BATAMTODAY.COM, Batam - Kementerian Pendidikan dan Kebudayaan (Kemendikbud) diminta untuk segera menerapkan satu kurikulum untuk menjalankan pendidikan di Indonesia. Pasalnya Kurikulum Tingkat Satuan Pendidikan (KTSP) KTSP 2006 dan Kurikulum 2013 (K-13) yang diterapkan saat ini dinilai blunder dan membingungkan.

Pakar Bahasa Indonesia Prof Mahsun mengatakan perubahan paradigma kedua kurikulum tersebut sangatlah berbeda.
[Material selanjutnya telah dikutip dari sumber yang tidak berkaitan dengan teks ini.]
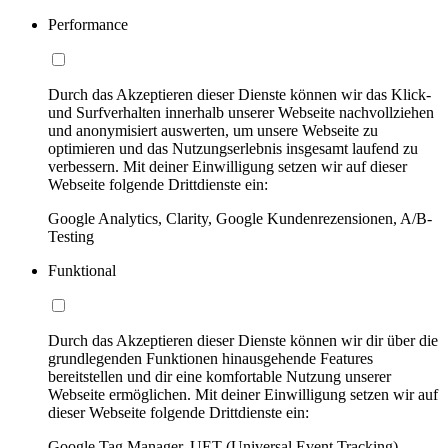
Performance
Durch das Akzeptieren dieser Dienste können wir das Klick-
und Surfverhalten innerhalb unserer Webseite nachvollziehen
und anonymisiert auswerten, um unsere Webseite zu
optimieren und das Nutzungserlebnis insgesamt laufend zu
verbessern. Mit deiner Einwilligung setzen wir auf dieser
Webseite folgende Drittdienste ein:
Google Analytics, Clarity, Google Kundenrezensionen, A/B-
Testing
Funktional
Durch das Akzeptieren dieser Dienste können wir dir über die
grundlegenden Funktionen hinausgehende Features
bereitstellen und dir eine komfortable Nutzung unserer
Webseite ermöglichen. Mit deiner Einwilligung setzen wir auf
dieser Webseite folgende Drittdienste ein:
Google Tag Manager, UET (Universal Event Tracking)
Ia contohkan pada bidang studi Bahasa Indonesia dimana mengalami paradigma yang sangat jauh tentang pembelajaran.

"Pemerintah harus tegas, pakai kurikulum 2013 atau KTSP 2006, karena mamang sangat jauh perbedaannya" kata Mahsun, usai menjadi narasumber dialog Bahasa Indonesia menuju MEA, Senin (14/12/2015).

Karena itu, ia juga menyampaikan ketidaksetujuannya terkait rencana pemerintah yang akan menggabungkan dua kurikulum tersebut untuk pembuatan soal Ujian Nasional (UN) 2016.

Dalam perjalanannya K-13, ia berpendapat seharusnya pemerintah tidak perlu membatalkan pada waktu itu, karena implementasi sudah seratus persen disekolah.

Sementara, Kasi Kurikulum Pendidikan Menengah Disdik Kota Batam, Qurniadi mengatakan pemerintah dianggap mundur jika kembali menerapkan kembali KTSP di tahun 2016/2017.

"Artinya Batam sudah menjalankan K-13 sejak digulirkan, dan berjalan dengan baik," kata Qurniadi.

Persoalannya, menurutnya hanya di penilaiannya dan korelasi buku bagi siswa yang harus di perbaiki, namun hal itu tidak bisa dijadikan alasannya untuk mengembalikan KTSP.

"Tentu hal yang sangat mundur jika kembali menerapkan KTSP, dan itu yang tidak kami setujui," jelas eks Dosen Unrika tersebut.